[Page-level text extractions]
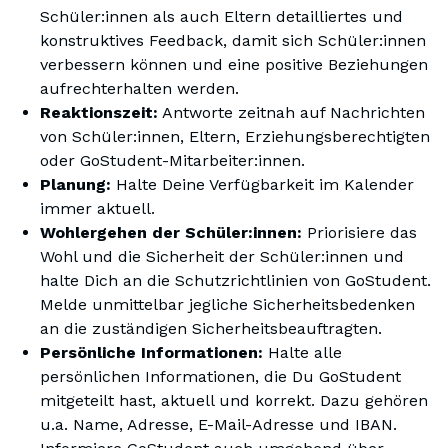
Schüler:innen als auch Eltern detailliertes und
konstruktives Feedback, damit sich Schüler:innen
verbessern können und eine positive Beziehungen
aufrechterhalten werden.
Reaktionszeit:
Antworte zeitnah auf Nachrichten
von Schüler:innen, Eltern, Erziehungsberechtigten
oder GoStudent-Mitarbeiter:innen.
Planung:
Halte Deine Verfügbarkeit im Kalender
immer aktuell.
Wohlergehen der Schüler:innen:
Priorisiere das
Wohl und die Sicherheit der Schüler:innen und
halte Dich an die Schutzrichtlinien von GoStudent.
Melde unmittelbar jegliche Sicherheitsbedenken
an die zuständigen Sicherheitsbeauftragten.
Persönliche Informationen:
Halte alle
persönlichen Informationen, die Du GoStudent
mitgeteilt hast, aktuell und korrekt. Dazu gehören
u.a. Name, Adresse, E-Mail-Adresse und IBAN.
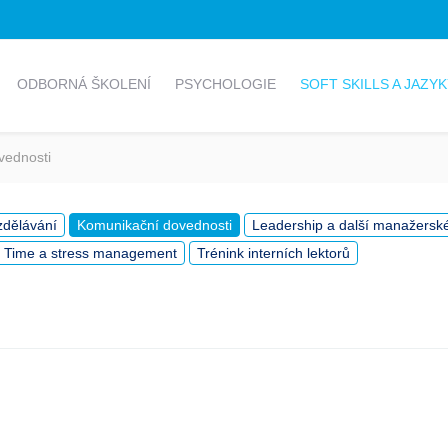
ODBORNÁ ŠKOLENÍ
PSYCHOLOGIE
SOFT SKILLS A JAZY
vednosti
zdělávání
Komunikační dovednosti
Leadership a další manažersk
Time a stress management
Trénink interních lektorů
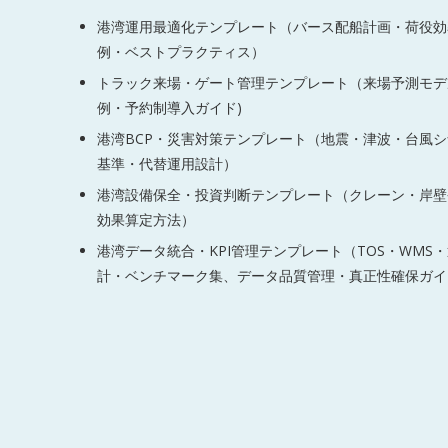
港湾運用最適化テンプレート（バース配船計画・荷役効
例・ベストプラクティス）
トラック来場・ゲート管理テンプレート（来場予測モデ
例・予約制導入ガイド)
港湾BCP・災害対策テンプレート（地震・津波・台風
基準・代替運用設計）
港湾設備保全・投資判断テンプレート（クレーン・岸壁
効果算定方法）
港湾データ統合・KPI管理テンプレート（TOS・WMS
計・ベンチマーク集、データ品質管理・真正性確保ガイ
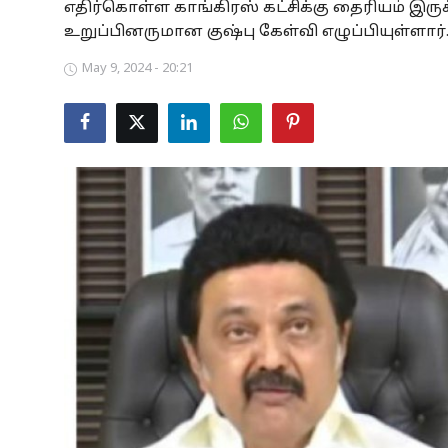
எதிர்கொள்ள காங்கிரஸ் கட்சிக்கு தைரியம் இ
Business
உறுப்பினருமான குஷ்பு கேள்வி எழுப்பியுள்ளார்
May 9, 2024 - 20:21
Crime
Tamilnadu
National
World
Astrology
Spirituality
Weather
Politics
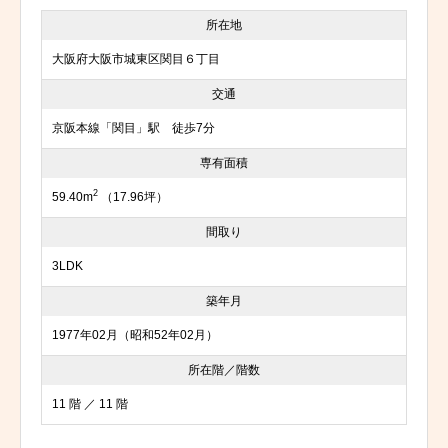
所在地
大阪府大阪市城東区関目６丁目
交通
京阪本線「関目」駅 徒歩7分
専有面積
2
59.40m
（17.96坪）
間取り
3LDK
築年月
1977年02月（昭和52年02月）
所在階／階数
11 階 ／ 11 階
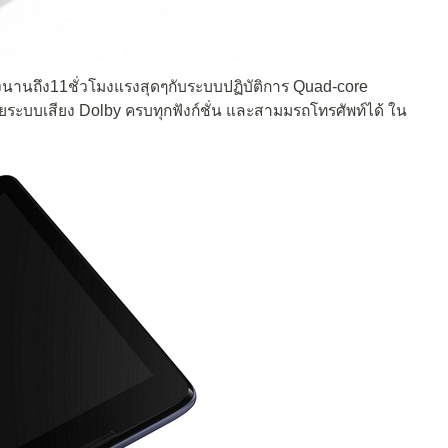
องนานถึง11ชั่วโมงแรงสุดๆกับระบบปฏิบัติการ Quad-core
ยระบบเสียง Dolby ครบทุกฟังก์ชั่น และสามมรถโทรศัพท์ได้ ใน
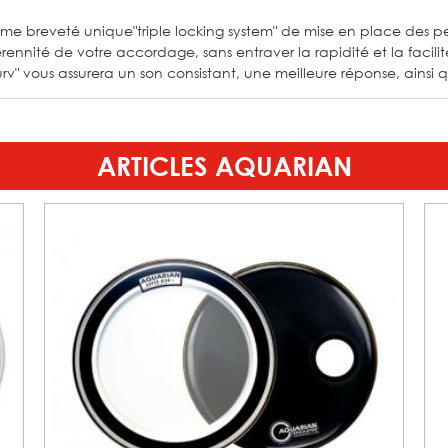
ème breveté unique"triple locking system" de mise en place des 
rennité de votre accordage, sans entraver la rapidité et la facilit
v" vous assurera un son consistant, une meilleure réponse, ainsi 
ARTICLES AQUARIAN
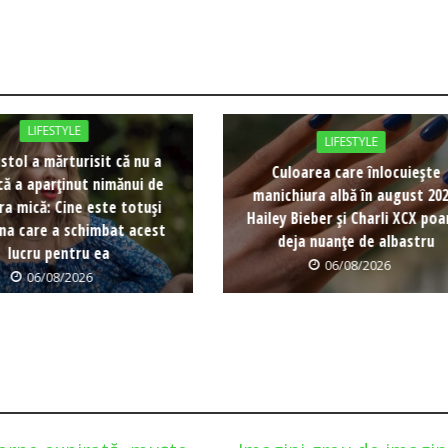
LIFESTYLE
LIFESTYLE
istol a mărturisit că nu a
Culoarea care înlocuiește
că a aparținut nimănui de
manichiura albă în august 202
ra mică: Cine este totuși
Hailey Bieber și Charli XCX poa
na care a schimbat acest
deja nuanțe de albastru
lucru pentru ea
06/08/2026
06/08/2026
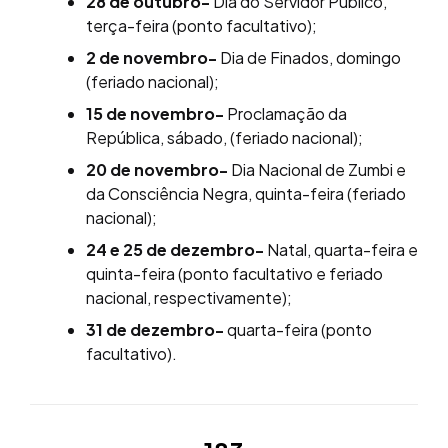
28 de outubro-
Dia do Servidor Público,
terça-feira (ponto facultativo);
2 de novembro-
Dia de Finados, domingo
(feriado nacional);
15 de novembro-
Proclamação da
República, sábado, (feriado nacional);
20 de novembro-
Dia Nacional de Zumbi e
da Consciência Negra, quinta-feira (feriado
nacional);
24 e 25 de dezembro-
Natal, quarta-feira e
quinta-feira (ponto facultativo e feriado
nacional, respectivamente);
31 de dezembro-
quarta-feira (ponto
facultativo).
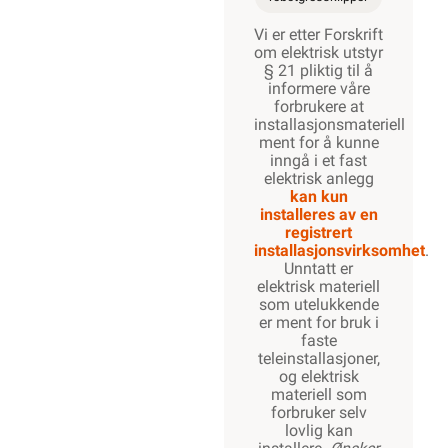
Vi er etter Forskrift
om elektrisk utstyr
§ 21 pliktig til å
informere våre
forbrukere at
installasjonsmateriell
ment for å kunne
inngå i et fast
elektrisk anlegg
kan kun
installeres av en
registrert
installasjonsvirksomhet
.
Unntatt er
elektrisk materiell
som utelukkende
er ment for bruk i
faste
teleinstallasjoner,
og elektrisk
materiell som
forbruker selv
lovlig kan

### What is being asked
Please print every record exactly, leaving out the pictures.

### Answer to this task
Schüler:innen als auch Eltern detailliertes und
konstruktives Feedback, damit sich Schüler:innen
verbessern können und eine positive Beziehungen
aufrechterhalten werden.
Reaktionszeit:
Antworte zeitnah auf Nachrichten
von Schüler:innen, Eltern, Erziehungsberechtigten
oder GoStudent-Mitarbeiter:innen.
Planung:
Halte Deine Verfügbarkeit im Kalender
immer aktuell.
Wohlergehen der Schüler:innen:
Priorisiere das
Wohl und die Sicherheit der Schüler:innen und
halte Dich an die Schutzrichtlinien von GoStudent.
Melde unmittelbar jegliche Sicherheitsbedenken
an die zuständigen Sicherheitsbeauftragten.
Persönliche Informationen:
Halte alle
persönlichen Informationen, die Du GoStudent
mitgeteilt hast, aktuell und korrekt. Dazu gehören
u.a. Name, Adresse, E-Mail-Adresse und IBAN.
ODBORNÁ ŠKOLENÍ
PSYCHOLOGIE
SOFT SKILLS A JAZY
vednosti
zdělávání
Komunikační dovednosti
Leadership a další manažersk
Time a stress management
Trénink interních lektorů
港湾運用最適化テンプレート（バース配船計画・荷役効
例・ベストプラクティス）
トラック来場・ゲート管理テンプレート（来場予測モデ
例・予約制導入ガイド)
港湾BCP・災害対策テンプレート（地震・津波・台風
基準・代替運用設計）
港湾設備保全・投資判断テンプレート（クレーン・岸壁
効果算定方法）
港湾データ統合・KPI管理テンプレート（TOS・WMS
計・ベンチマーク集、データ品質管理・真正性確保ガイ
எதிர்கொள்ள காங்கிரஸ் கட்சிக்கு தைரியம் இ
Business
உறுப்பினருமான குஷ்பு கேள்வி எழுப்பியுள்ளார்
May 9, 2024 - 20:21
Crime
Tamilnadu
National
World
Astrology
Spirituality
Weather
Politics
所在地
大阪府大阪市城東区関目６丁目
交通
京阪本線「関目」駅 徒歩7分
専有面積
2
59.40m
（17.96坪）
間取り
3LDK
築年月
1977年02月（昭和52年02月）
所在階／階数
11 階 ／ 11 階
องนานถึง11ชั่วโมงแรงสุดๆกับระบบปฏิบัติการ Quad-core
ยระบบเสียง Dolby ครบทุกฟังก์ชั่น และสามมรถโทรศัพท์ได้ ใน
ème breveté unique"triple locking system" de mise en place des 
rennité de votre accordage, sans entraver la rapidité et la facilit
v" vous assurera un son consistant, une meilleure réponse, ainsi 
ARTICLES AQUARIAN
LIFESTYLE
LIFESTYLE
istol a mărturisit că nu a
Culoarea care înlocuiește
că a aparținut nimănui de
manichiura albă în august 202
ra mică: Cine este totuși
Hailey Bieber și Charli XCX poa
na care a schimbat acest
deja nuanțe de albastru
lucru pentru ea
06/08/2026
06/08/2026
28 de outubro-
Dia do Servidor Público,
terça-feira (ponto facultativo);
2 de novembro-
Dia de Finados, domingo
(feriado nacional);
15 de novembro-
Proclamação da
República, sábado, (feriado nacional);
20 de novembro-
Dia Nacional de Zumbi e
da Consciência Negra, quinta-feira (feriado
nacional);
24 e 25 de dezembro-
Natal, quarta-feira e
quinta-feira (ponto facultativo e feriado
nacional, respectivamente);
31 de dezembro-
quarta-feira (ponto
facultativo).
Vi er etter Forskrift
om elektrisk utstyr
§ 21 pliktig til å
informere våre
forbrukere at
installasjonsmateriell
ment for å kunne
inngå i et fast
elektrisk anlegg
kan kun
installeres av en
registrert
installasjonsvirksomhet
.
Unntatt er
elektrisk materiell
som utelukkende
er ment for bruk i
faste
teleinstallasjoner,
og elektrisk
materiell som
forbruker selv
lovlig kan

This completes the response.